CS 4804 Homework #8
Date Assigned: November 21, 2003
Date Due: December 10, 2003, in class, before class starts
- (20 points) Recall the reinforcement learning formulation of
the Tower-of-Hanoi problem presented in class. Let us consider three
ways to setup the rewards (states, action, and state-transition
table formulations are as usual):
- Every legal move has an associated reward of -1, except for the
goal state from which all moves have a reward of zero. Recall that
all transitions out of the goal state lead back to the goal state, since
it is an absorbing state. The discount factor (gamma) is 1.

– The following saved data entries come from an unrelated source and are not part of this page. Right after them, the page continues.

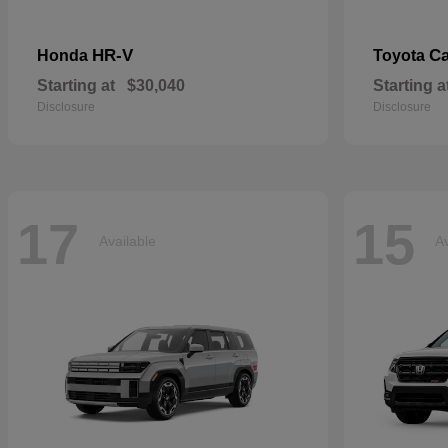
HR-V
C
Honda
Toyota
Starting at
$30,040
Starting a
Disclosure
Disclosure
17
15
Available
Av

- Every legal move has an associated reward of 0, except for transitions
into the goal state which have a reward of +10. Once again, the
goal state is absorbing (and all rewards are zero), and the discount factor is
1.
- Every legal move has an associated reward of -1, except for the
transitions into the goal state (which have a reward of +10). All transitions
from the goal state after this point lead back to the goal state, with reward of
0. Discount factor is 1.
What is the essential difference between these formulations? What is
the optimal policy under each?
- (30 points) Solve problem 17.4 of your textbook (all three
parts). To understand
what this question is asking:
- Replace "MDP" with "reinforcement learning problem".
- Notice that rewards here are associated with states, not (states,actions)
as we are used to. All this means is that the reward for a state is the same,
irrespective of how you got there. So, the reward for state 1 is always
-1 irrespective of where you landed from. So, using the state transition
table (given in the question), you can fill up the rewards table.
- (40 points) Consider a 8x8 empty chessboard (there are thus 64 states).
Assume you (the agent) are a knight who can make only "knightly" moves. The
goal state (terminal state)
is the top right corner of the chessboard. The start state
can be any position on the chessboard. The purpose of the game is to
get to the goal state using only knightly moves.
Formulate this problem as a reinforcement learning problem and solve
for V* by either policy iteration or value iteration.
- Formulate the actions carefully. How many are there?
- Setup the state transition table. Are the transitions deterministic
or probabilistic?
- Setup the rewards table. It is your job to figure out what the entries
must be. Use the statement of the problem to suitably formulate
the rewards table.
- What is a good discount factor for this problem? Again use the statement
of the problem.
- Ensure that the problem is setup so that values don't get infinitely
big (or small).
- Choose an initial policy or value to initialize (for policy iteration
or value iteration). Run for several hundreds (or thousands) of iterations.
After you are done with this puzzle, inspect the learned V values and
determine if there are initial states from which the puzzle is unsolvable.
Also inspect the values and see if they suggest some manner in
which the initial states can be grouped.
- (10 points) How do your observations change if we made it a
requirement to get to the goal state as quickly as possible?